I first came in contact with this book because a friend of mine handed to me. There have been dozens of books that I heartily enjoyed after a friend or family member handed it to me. In fact, I might not have been as into fantasy if a relative hadn’t given me a bag full of every book in the Belgariad and the Malloreon when I was pretty young. This book was handed to me on a trip to Virginia in my late twenties. I could barely put it down once I gave it a try.

The Lies of Locke Lamora was pitched to me as “Oceans 11 in the Middle Ages” which is pretty accurate, at least for the first book in the series. The main character worships a secret 13th god in the pantheon that watches over liars and thieves. So the book’s heroes are con men who are involved in heists and elaborate long cons. If you’re a fan of shows like Leverage or movies like the Italian Job where the protagonists are crooks with a heart of gold then you will probably enjoy this book.

The beginning of the book kind of felt a little like Neil Gaiman’s Graveyard Book. I love the back story but I’m a fan of the hard luck kid who makes good because he’s just smarter and more skilled than the people putting him down. Locke is a great character because he makes the kind of choices you’d expect a real person to make. Beyond that, practically every single character feels pretty rich and rounded and people you can definitely picture in your head. Jean Tannen especially sounds like a guy I would love to hang out with.
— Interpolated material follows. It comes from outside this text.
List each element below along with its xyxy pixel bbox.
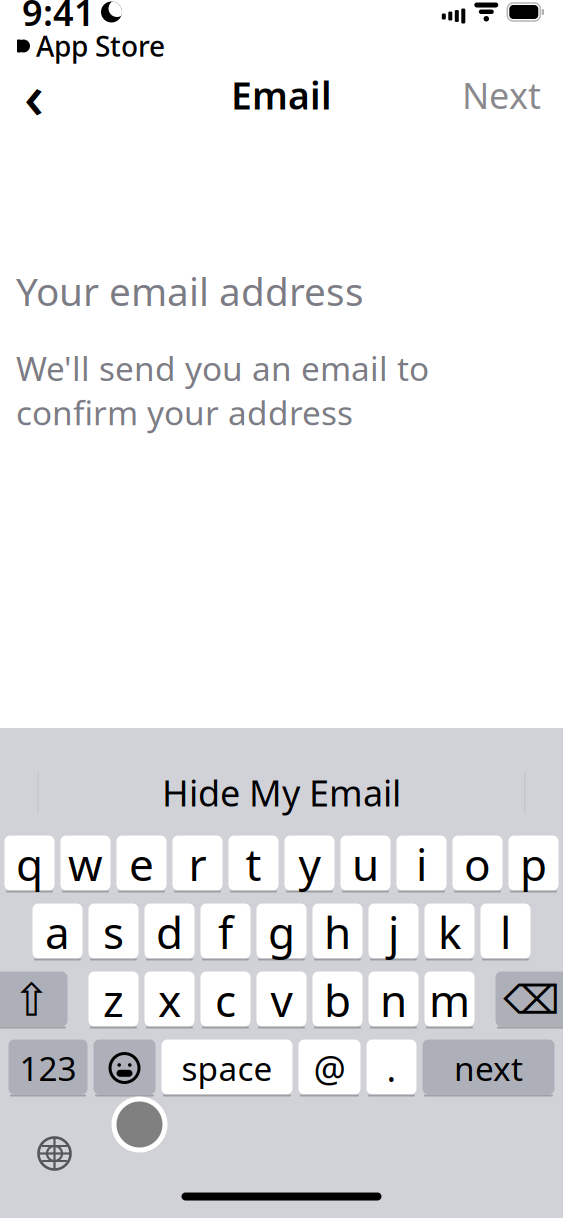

What I was most impressed with is the author’s world building skills. There’s nothing I love better than a well-crafted world. Just look at the Belgariad, the Dresden Files and Lord of the Rings for some prime examples of this. I love where I can imagine the geography and the culture of a foreign world and I do mean foreign here. Almost nothing really operates like the politics of our world although it seems to take place on an Earth-like world (give or take a few moons and suns).

This was a story that I was invested in as early as a few pages in and I only became more and more interested. I actually wanted to go to bed earlier so that I could read this good book. I went on to read the second book Red Seas Under Red Skies which was just as good if not better. It’s hard to tell since I enjoy the world-building and meeting new characters so much. I have the same problem determining my favorite Dresden Files book since I’ve loved every single one so much. I am currently reading the third book in the series, The Republic of Thieves, and I tell you it’s awesome too so far. I especially like how it goes back into the character’s back story again and fleshes it out even more.

So go out and find this book or any of the other books I mentioned or get them in the digital format you prefer.

(PS. The title has three Ls in it. That’s extra points, right?  Oh right there’s no points.)